È uscita oggi, su "Il Giornale di Vicenza", la prima recensione al mio Le vie del ritorno, scritta da Fabio Giaretta. Eccola.
Con la nascita e con il conseguente allontanamento dal grembo materno, da “quell’Inizio che è principio stabile e protetto, ma già da sempre perduto”, l'uomo sperimenta la dimensione dell'esilio e della finitudine in quanto essere mortale. Si sente spaesato e questo lo spinge a cercare incessantemente una comunione con il “centro del mondo” inteso come terra abitabile “in cui situarsi se non altro da nomade, da viandante” e in cui ricercare la pienezza del senso. Partendo da queste considerazioni, Stefano Guglielmin, nel suo ultimo saggio intitolato Le vie del ritorno (Moretti&Vitali, pagg. 135) indaga come questi temi, che il poeta e critico scledense chiama “tensioni aurorali della caducità”, ossia esilio e morte, vengano sviluppati in due generi letterari opposti, il comico e il tragico, e in tre autori dell’illuminismo francese quali Diderot, Voltaire e Rousseau.
Per quanto riguarda il genere comico, Guglielmin compie una scelta controcorrente: decide cioè di mettere al centro della sua analisi le “Rime” di Cecco Angiolieri con l’intento di smontare la visione di Pirandello che considerava i versi del poeta senese delle facezie prive di profondità e drammatizzazione. I versi dell’Angiolieri, invece, mostrano una profonda tensione drammatica legata per l’appunto al tema della caducità declinato sotto forma di un duplice esilio: dalla società e da Becchina, la donna amata dal poeta. A livello sociale, Cecco cerca accoglienza e riconoscimento tra gli uomini subalterni al potere e/o in conflitto con esso, in nome di una marginalità che diventa condivisione e da qui, dalla necessità cioè di essere accettato, nasce la volontà di usare il registro del comico. Becchina, invece, si pone come unica fonte di gioia, madre terribile che potrebbe salvarlo dall'esilio e che invece, con il suo rifiuto, lo getta in un immedicabile stato di mancanza.

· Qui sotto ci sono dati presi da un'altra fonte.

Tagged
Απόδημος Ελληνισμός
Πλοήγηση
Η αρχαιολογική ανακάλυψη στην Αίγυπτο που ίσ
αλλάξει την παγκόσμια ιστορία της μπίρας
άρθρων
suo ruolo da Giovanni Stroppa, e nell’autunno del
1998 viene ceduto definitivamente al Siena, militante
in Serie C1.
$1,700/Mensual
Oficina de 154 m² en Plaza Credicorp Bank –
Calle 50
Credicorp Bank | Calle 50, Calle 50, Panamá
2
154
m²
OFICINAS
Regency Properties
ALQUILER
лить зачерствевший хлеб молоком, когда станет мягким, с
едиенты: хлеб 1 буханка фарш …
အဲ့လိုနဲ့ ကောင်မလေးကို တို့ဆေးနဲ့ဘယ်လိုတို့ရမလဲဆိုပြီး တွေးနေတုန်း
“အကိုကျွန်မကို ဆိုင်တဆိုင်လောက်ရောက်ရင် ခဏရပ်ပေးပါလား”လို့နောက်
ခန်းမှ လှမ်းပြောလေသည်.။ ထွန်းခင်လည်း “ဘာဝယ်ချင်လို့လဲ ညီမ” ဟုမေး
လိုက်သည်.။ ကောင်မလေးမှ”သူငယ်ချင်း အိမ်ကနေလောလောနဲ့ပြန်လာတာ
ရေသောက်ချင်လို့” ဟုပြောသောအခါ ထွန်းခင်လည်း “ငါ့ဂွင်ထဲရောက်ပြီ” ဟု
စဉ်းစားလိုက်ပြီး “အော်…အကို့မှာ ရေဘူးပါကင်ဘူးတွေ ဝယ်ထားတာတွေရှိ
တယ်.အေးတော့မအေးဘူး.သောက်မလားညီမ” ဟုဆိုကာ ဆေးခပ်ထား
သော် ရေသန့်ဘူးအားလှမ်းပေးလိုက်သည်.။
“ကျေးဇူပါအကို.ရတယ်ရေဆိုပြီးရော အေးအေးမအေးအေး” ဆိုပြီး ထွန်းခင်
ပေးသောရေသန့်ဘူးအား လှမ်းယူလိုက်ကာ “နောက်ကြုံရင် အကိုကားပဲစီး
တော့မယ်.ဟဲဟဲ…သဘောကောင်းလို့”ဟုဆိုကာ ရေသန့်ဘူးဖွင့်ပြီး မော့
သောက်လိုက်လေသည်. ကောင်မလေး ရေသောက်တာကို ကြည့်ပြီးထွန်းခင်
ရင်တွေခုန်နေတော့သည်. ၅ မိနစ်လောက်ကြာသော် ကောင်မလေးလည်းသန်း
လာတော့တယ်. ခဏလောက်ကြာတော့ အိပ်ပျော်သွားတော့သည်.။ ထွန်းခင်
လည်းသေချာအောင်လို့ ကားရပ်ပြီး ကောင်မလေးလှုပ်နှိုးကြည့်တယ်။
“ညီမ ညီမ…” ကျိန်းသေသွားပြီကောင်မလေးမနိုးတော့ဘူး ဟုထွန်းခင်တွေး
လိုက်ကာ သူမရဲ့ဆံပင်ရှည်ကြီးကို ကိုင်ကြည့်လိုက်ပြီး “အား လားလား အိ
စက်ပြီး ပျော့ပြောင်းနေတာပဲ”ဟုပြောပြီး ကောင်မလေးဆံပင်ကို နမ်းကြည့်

Per quanto riguarda il genere tragico, Guglielmin si sofferma su “L’Orestea” di Eschilo in cui il tema della caducità si manifesta sia in chiave individuale, in quanto tutti i singoli personaggi, soprattutto Agamennone, Clitemestra e Oreste, sono degli esiliati nel senso già specificato, sia in chiave sociale. In questa seconda accezione, “L'Orestea” permette di fare i conti con il momento della nascita della società e di dare una forma simbolica al suo inizio-esilio che nasconde sempre l’indicibile violenza da cui la civiltà proviene. In questo modo la comunità può guardare in faccia la condizione ferina, fatta di sangue e violenza, insita nella sua nascita e legata ad uno stato di natura, ergendola a monito di una nuova infanzia - lo stato di diritto - frutto questa volta dell'unione della sapienza umana e della sapienza divina.
La seconda parte del libro, invece, si concentra sul tema dell'altrove analizzato in Diderot, Rousseau e Voltaire. Altrove inteso come altra possibile via attraverso la quale rifondare una nuova nascita, caratterizzata da una pienezza individuale e sociale, da una verità insomma che scaturisce dal confronto con l’irrazionale e le culture dell’oriente, oltre che dall’istinto e dell’esperienza del corpo nello spazio. Secondo Guglielmin, infatti, “la verità illuminista non nasce né da un concetto astratto né dalla rivelazione divina; è invece l’incontro di forze molteplici e incontrollabili, che convergono verso un centro mai definibile a priori che spetta alla parola tenere nell’aperto del dialogo politico, là dove le scelte hanno luogo”.
In questo saggio molto denso e acuto, Guglielmin, facendo interagire differenti saperi, da quello filosofico e psicoanalitico a quello antropologico, dalla storia delle religioni alla critica letteraria, e usando il tema della caducità come grimaldello, ci offre un importante e originale contributo capace di aprire nuove prospettive critiche all’analisi delle opere e degli autori trattati.